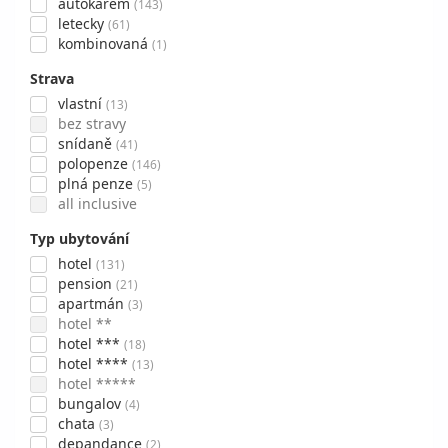
autokarem
(143)
letecky
(61)
kombinovaná
(1)
Strava
vlastní
(13)
bez stravy
snídaně
(41)
polopenze
(146)
plná penze
(5)
all inclusive
Typ ubytování
hotel
(131)
pension
(21)
apartmán
(3)
hotel **
hotel ***
(18)
hotel ****
(13)
hotel *****
bungalov
(4)
chata
(3)
depandance
(2)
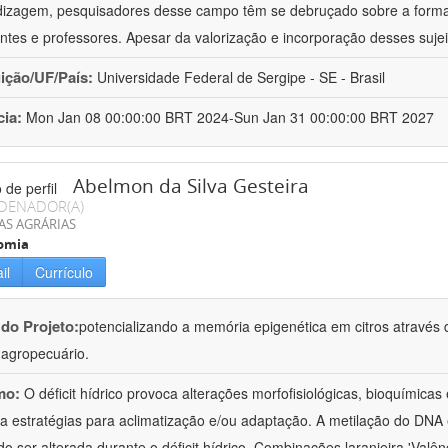
izagem, pesquisadores desse campo têm se debruçado sobre a formaç
ntes e professores. Apesar da valorização e incorporação desses sujei
uição/UF/País:
Universidade Federal de Sergipe - SE - Brasil
cia:
Mon Jan 08 00:00:00 BRT 2024-Sun Jan 31 00:00:00 BRT 2027
Abelmon da Silva Gesteira
DENADOR(A)
AS AGRÁRIAS
omia
il
Currículo
 do Projeto:
potencializando a memória epigenética em citros através d
o agropecuário.
mo:
O déficit hídrico provoca alterações morfofisiológicas, bioquímica
 a estratégias para aclimatização e/ou adaptação. A metilação do DNA 
o ser alterada durante o déficit hídrico. Combinações laranjeira 'Valên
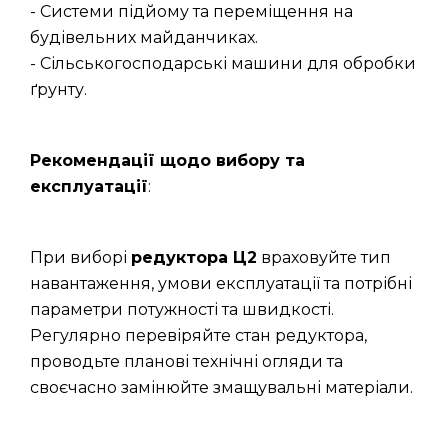
- Системи підйому та переміщення на
будівельних майданчиках.
- Сільськогосподарські машини для обробки
ґрунту.
Рекомендації щодо вибору та
експлуатації
:
При виборі
редуктора Ц2
враховуйте тип
навантаження, умови експлуатації та потрібні
параметри потужності та швидкості.
Регулярно перевіряйте стан редуктора,
проводьте планові технічні огляди та
своєчасно замінюйте змащувальні матеріали.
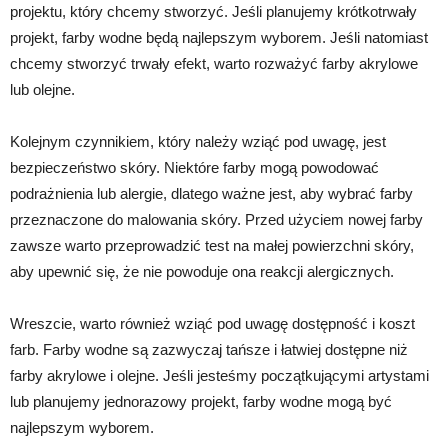
projektu, który chcemy stworzyć. Jeśli planujemy krótkotrwały
projekt, farby wodne będą najlepszym wyborem. Jeśli natomiast
chcemy stworzyć trwały efekt, warto rozważyć farby akrylowe
lub olejne.
Kolejnym czynnikiem, który należy wziąć pod uwagę, jest
bezpieczeństwo skóry. Niektóre farby mogą powodować
podrażnienia lub alergie, dlatego ważne jest, aby wybrać farby
przeznaczone do malowania skóry. Przed użyciem nowej farby
zawsze warto przeprowadzić test na małej powierzchni skóry,
aby upewnić się, że nie powoduje ona reakcji alergicznych.
Wreszcie, warto również wziąć pod uwagę dostępność i koszt
farb. Farby wodne są zazwyczaj tańsze i łatwiej dostępne niż
farby akrylowe i olejne. Jeśli jesteśmy początkującymi artystami
lub planujemy jednorazowy projekt, farby wodne mogą być
najlepszym wyborem.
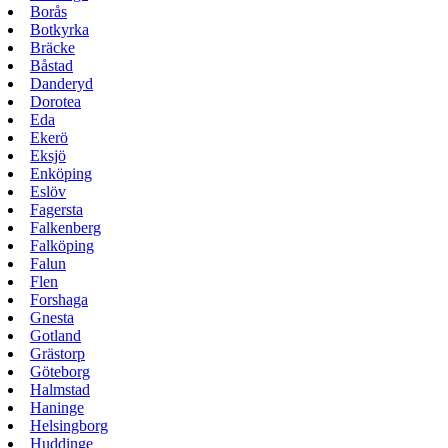
Borås
Botkyrka
Bräcke
Båstad
Danderyd
Dorotea
Eda
Ekerö
Eksjö
Enköping
Eslöv
Fagersta
Falkenberg
Falköping
Falun
Flen
Forshaga
Gnesta
Gotland
Grästorp
Göteborg
Halmstad
Haninge
Helsingborg
Huddinge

###

# Task objective
Take the lines from the start of the material to the line with "O déficit hídrico provoca", both included, and transcribe them exactly without the pictures.

# Reply to the exercise
autokarem
(143)
letecky
(61)
kombinovaná
(1)
Strava
vlastní
(13)
bez stravy
snídaně
(41)
polopenze
(146)
plná penze
(5)
all inclusive
Typ ubytování
hotel
(131)
pension
(21)
apartmán
(3)
hotel **
hotel ***
(18)
hotel ****
(13)
hotel *****
bungalov
(4)
chata
(3)
depandance
(2)
izagem, pesquisadores desse campo têm se debruçado sobre a formaç
ntes e professores. Apesar da valorização e incorporação desses sujei
uição/UF/País:
Universidade Federal de Sergipe - SE - Brasil
cia:
Mon Jan 08 00:00:00 BRT 2024-Sun Jan 31 00:00:00 BRT 2027
Abelmon da Silva Gesteira
DENADOR(A)
AS AGRÁRIAS
omia
il
Currículo
 do Projeto:
potencializando a memória epigenética em citros através d
o agropecuário.
mo:
O déficit hídrico provoca alterações morfofisiológicas, bioquímica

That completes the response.